Saved data entries
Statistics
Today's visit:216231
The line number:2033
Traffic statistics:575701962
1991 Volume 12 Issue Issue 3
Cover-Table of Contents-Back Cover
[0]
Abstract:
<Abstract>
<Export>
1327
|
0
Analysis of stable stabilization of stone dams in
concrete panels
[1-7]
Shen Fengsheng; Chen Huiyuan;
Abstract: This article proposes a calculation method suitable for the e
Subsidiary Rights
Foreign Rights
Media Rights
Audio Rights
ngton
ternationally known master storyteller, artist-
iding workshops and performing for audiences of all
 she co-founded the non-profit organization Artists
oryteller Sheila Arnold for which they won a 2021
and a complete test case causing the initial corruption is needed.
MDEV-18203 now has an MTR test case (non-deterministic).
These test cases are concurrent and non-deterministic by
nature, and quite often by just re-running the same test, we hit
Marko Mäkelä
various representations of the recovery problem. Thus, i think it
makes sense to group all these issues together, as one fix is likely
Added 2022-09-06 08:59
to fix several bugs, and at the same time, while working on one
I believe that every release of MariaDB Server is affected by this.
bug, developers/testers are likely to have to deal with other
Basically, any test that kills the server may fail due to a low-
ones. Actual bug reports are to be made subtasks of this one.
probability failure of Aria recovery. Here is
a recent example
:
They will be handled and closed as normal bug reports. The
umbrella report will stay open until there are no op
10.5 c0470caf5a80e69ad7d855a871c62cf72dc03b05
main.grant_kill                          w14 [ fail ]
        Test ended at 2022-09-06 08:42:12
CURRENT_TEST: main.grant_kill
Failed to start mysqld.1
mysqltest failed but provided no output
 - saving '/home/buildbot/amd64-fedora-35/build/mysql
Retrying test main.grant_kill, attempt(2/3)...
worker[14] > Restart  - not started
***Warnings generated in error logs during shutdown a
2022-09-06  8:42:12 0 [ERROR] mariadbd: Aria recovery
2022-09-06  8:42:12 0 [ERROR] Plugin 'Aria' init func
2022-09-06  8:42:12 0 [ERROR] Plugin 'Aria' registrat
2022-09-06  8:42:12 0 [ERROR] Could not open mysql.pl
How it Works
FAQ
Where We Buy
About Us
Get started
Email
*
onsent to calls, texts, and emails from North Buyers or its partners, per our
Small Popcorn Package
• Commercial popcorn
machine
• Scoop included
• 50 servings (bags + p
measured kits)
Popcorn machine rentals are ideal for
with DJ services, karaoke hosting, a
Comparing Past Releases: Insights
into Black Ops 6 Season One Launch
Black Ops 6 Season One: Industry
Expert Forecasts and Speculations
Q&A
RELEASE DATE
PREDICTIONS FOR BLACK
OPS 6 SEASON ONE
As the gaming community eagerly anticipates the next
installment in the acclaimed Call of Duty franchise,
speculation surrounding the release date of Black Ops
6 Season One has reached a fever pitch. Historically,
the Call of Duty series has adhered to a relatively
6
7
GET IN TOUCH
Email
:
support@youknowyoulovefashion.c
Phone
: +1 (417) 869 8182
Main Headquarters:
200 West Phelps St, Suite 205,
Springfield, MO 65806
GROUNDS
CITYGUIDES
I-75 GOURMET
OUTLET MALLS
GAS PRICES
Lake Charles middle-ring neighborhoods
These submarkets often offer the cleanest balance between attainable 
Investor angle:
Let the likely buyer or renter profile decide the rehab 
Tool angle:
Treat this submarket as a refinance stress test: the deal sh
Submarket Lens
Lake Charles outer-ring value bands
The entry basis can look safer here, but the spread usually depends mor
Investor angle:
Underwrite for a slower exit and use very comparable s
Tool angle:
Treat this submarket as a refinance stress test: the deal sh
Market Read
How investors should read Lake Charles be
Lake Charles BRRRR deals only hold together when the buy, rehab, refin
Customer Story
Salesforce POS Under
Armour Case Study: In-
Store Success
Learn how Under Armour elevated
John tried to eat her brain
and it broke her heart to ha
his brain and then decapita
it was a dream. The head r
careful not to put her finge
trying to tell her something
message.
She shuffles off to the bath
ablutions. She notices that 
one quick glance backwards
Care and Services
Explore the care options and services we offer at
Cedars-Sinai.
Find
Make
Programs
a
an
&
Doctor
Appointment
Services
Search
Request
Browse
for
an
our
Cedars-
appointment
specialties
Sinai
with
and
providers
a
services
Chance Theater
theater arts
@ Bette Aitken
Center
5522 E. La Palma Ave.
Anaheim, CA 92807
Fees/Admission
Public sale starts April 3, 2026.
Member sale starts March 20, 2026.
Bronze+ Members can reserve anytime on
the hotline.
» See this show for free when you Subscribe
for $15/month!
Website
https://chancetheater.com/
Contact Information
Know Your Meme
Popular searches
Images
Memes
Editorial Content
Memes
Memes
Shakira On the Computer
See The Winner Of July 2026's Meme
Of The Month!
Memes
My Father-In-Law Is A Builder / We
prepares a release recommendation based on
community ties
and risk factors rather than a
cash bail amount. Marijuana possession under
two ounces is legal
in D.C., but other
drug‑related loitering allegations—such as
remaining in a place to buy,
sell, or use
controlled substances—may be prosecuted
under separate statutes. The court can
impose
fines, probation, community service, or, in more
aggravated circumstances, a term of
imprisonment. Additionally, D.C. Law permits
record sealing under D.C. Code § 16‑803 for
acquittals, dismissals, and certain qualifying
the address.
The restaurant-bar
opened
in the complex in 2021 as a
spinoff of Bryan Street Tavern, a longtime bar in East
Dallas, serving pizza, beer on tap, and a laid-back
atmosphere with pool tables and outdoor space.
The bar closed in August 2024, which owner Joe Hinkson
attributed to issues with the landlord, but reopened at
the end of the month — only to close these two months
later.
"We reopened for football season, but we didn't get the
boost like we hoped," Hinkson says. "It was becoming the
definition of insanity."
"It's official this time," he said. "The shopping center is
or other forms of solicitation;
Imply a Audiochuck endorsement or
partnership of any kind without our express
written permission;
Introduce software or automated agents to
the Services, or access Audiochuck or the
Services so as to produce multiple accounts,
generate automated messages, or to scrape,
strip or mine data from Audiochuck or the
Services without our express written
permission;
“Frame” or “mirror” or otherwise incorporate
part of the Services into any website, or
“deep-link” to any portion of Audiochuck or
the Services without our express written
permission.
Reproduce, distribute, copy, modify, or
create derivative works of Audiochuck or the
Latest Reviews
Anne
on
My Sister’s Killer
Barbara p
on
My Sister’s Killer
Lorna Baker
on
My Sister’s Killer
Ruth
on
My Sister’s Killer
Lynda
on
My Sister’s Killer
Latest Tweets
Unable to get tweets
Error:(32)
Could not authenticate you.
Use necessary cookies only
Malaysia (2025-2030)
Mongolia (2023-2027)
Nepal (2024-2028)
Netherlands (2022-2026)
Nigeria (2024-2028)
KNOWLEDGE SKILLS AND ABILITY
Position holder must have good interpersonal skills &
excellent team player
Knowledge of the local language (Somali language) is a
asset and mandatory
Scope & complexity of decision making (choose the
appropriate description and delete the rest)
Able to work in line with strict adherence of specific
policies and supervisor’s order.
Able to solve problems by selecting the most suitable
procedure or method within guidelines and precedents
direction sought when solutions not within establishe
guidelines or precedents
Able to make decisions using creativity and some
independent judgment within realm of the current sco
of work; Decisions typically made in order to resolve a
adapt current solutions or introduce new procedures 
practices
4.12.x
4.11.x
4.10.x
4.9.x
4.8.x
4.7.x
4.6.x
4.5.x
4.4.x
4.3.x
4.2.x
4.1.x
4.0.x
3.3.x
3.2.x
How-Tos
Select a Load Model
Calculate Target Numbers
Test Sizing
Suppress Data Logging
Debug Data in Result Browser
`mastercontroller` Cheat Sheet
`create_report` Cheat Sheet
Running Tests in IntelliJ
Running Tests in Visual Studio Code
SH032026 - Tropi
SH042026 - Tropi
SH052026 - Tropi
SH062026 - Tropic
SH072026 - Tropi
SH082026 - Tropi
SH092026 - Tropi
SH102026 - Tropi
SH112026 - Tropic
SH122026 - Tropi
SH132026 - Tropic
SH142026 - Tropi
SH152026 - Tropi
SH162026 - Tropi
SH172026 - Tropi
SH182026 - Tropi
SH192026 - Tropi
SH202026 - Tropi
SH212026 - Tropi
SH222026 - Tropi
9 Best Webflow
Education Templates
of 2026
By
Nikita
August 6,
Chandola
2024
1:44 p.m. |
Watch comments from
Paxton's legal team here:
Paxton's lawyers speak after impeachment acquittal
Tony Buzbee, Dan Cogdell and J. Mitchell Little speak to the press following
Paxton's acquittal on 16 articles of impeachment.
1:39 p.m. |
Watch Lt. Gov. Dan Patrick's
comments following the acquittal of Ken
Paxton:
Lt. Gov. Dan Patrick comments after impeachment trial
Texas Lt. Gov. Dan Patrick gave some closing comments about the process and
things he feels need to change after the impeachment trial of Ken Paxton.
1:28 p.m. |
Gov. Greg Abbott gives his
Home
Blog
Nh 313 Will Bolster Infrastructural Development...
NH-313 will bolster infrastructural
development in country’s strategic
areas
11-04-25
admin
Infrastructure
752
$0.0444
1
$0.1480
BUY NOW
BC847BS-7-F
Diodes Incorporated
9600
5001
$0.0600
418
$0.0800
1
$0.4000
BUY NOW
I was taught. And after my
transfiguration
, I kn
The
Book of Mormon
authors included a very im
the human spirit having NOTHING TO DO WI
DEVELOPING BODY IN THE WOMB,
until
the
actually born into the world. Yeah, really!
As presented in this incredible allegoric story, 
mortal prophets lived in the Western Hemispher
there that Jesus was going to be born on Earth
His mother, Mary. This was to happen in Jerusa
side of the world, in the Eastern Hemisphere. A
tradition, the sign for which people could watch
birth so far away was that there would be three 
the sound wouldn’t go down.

Task directions: Write down exactly the span of lines above from the one containing "KNOWLEDGE SKILLS AND ABILITY" to the one containing "appropriate description and delete the rest)", both ends included.

Answer box:
KNOWLEDGE SKILLS AND ABILITY
Position holder must have good interpersonal skills &
excellent team player
Knowledge of the local language (Somali language) is a
asset and mandatory
Scope & complexity of decision making (choose the
appropriate description and delete the rest)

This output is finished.